Features of Ratatouille Lasagne

Served as main course. Vegetarian dish.

Region of Ratatouille Lasagne

Italian

Ingredients for Ratatouille Lasagne   (Click here for measurement conversion)

2 Tablespoon Olive Oil, good quality

1 cup Diced Zucchini Squash

1/2 cup Yellow summer Squash, sliced

1 cup Sliced brown Mushrooms

1 cup Diced Green Pepper

1 cup Diced Red Bell Pepper

1 cup Eggplant with skin, diced

1 cup Diced Onion

4 Garlic Cloves, minced fine

1 Can chopped Tomatoes, drained very well

2 Tablespoon Chopped fresh Basil

1/4 teaspoon Dried Oregano, crushed with fingers

1/4 teaspoon Italian Herb Seasoning

4 Tablespoon Italian flat leaf Parsley, minced

1/4 teaspoon Black Pepper

1/4 cup Red Wine, good quality


FILLING

1 1/2 cup Part skim Ricotta Cheese

3/4 oz Parmesan Cheese, grated

Egg

12 Lasagne Noodles cooked and drained

3 cup Marinara Sauce, homemade

1/2 cup Mozzarella Cheese, diced

Bechamel Sauce

Method for making Ratatouille Lasagne

Preheat oven to 350 degrees F. To prepare ratatouille, in 5 quart dutch oven, heat oil.
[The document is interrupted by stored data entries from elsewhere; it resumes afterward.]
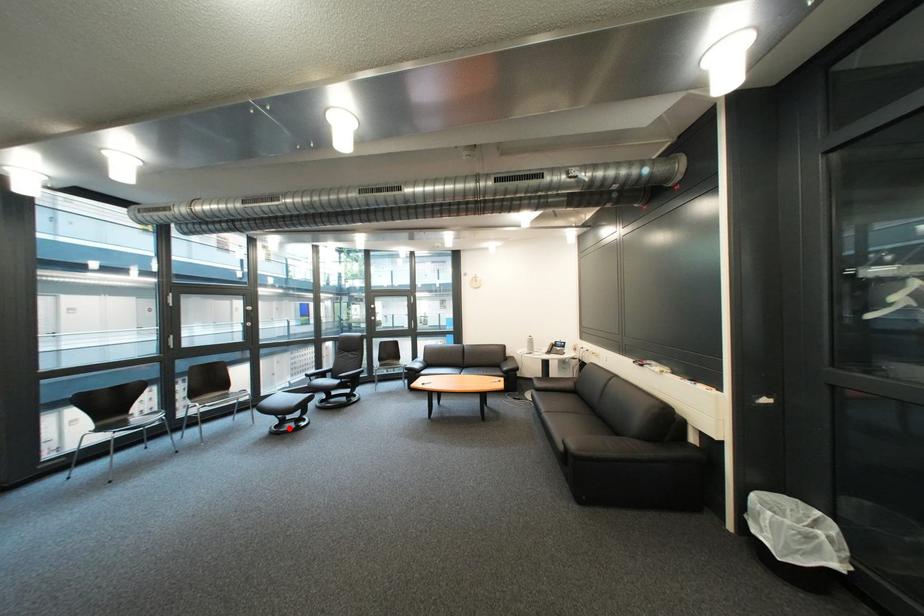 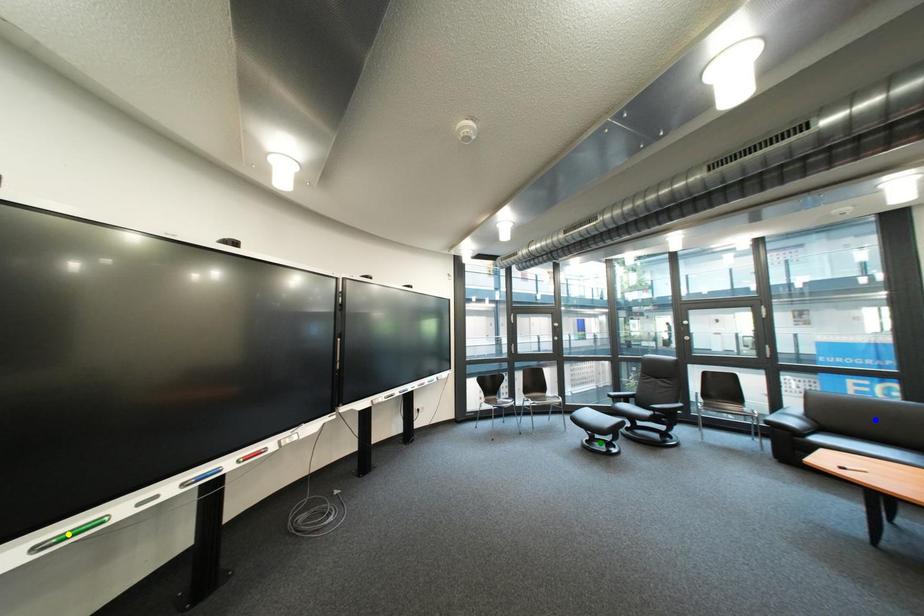 Question: I am providing you with two images of the same scene from different viewpoints. A red point is marked on the first image. You are given multiple points on the second image. Can you choose the point in image 2 that corresponds to the point in image 1?

Choices:
 (A) green point
 (B) yellow point
 (C) blue point

Answer: (A) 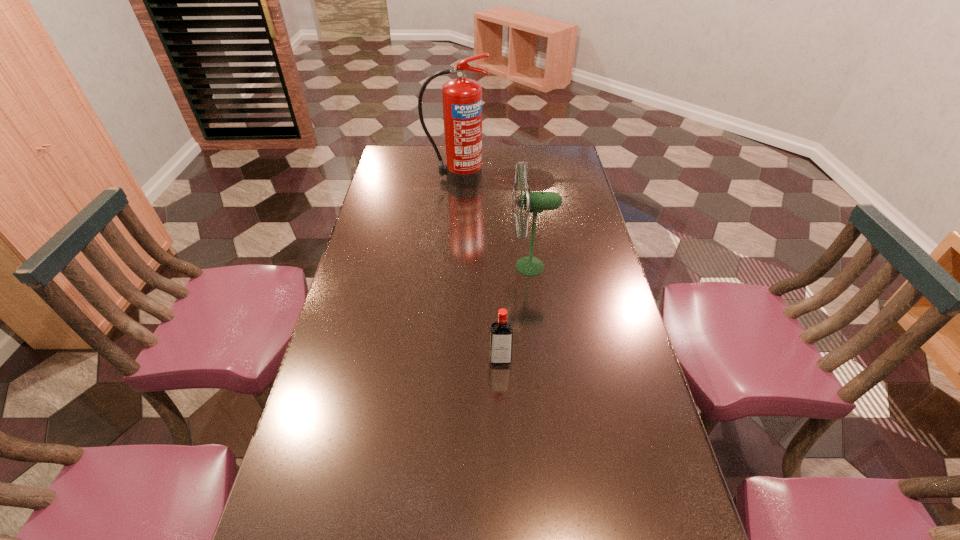 Where is `the farthest object`? The image size is (960, 540). the farthest object is located at coordinates (462, 98).

At what (x,y) coordinates should I click in order to perform the action: click on fire extinguisher. Please return your answer as a coordinate pair (x, y). The height and width of the screenshot is (540, 960). Looking at the image, I should click on (462, 98).

You are a GUI agent. You are given a task and a screenshot of the screen. Output one action in this format:
    pyautogui.click(x=<x>, y=<y>)
    Task: Click on the second tallest object
    The width and height of the screenshot is (960, 540).
    Given the screenshot: What is the action you would take?
    pyautogui.click(x=533, y=202)

Identify the location of fan. (x=533, y=202).

Find the location of a particular element. The height and width of the screenshot is (540, 960). the nearest object is located at coordinates (501, 335).

Image resolution: width=960 pixels, height=540 pixels. In order to click on vodka in this screenshot , I will do `click(501, 335)`.

The width and height of the screenshot is (960, 540). Find the location of `free region located 0.390m on the surface of the farthest object`. free region located 0.390m on the surface of the farthest object is located at coordinates pyautogui.click(x=451, y=251).

Image resolution: width=960 pixels, height=540 pixels. Find the location of `vacant space positioned 0.190m on the front-facing side of the rightmost object`. vacant space positioned 0.190m on the front-facing side of the rightmost object is located at coordinates (451, 266).

In order to click on vacant space situated on the front-facing side of the rightmost object in this screenshot , I will do `click(442, 266)`.

Identify the location of vacant space situated on the front-facing side of the rightmost object. This screenshot has width=960, height=540. (420, 266). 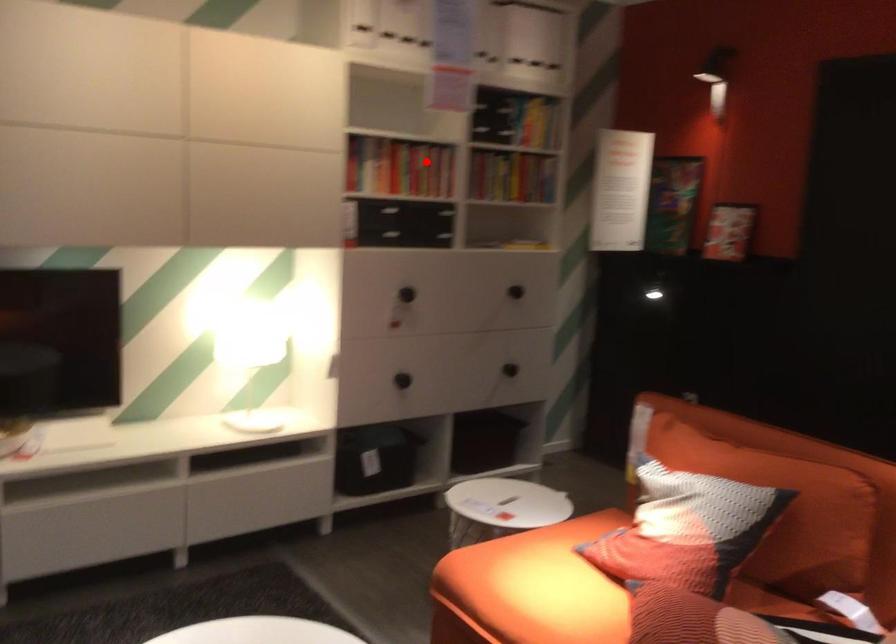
Add onions and garlic. Stir for a minute or two, add zucchini, yellow squash, mushrooms, eggplant and cook for 5-6 minutes. Keep stirring to prevent sticking. Stir in drained tomatoes, and seasonings. Add wine. Bring to boil. Reduce heat to low, cover and simmer about 10 minutes. Spray an 12 x 8 inch lasagne size pan with nonstick cooking spray. Prepare filling:- In medium bowl, combine ricotta cheese, parmesan cheese and egg. Blend well. Put a thin layer of marinara sauce in bottom of pan. Put 6 lasagne noodles on top of sauce. Layer with half the cheese mixture, half the ratatouille and the remaining cheese mixture. Cover with remaining 6 noodles. Add a very thin layer of marinara sauce. Sprinkle with mozzarella. Pour prepared Bechamel sauce over top. Cover with foil and bake 45 minutes or until bubbly. Remove foil and let brown about 4-5 minutes. Serve with grated Parmesan cheese.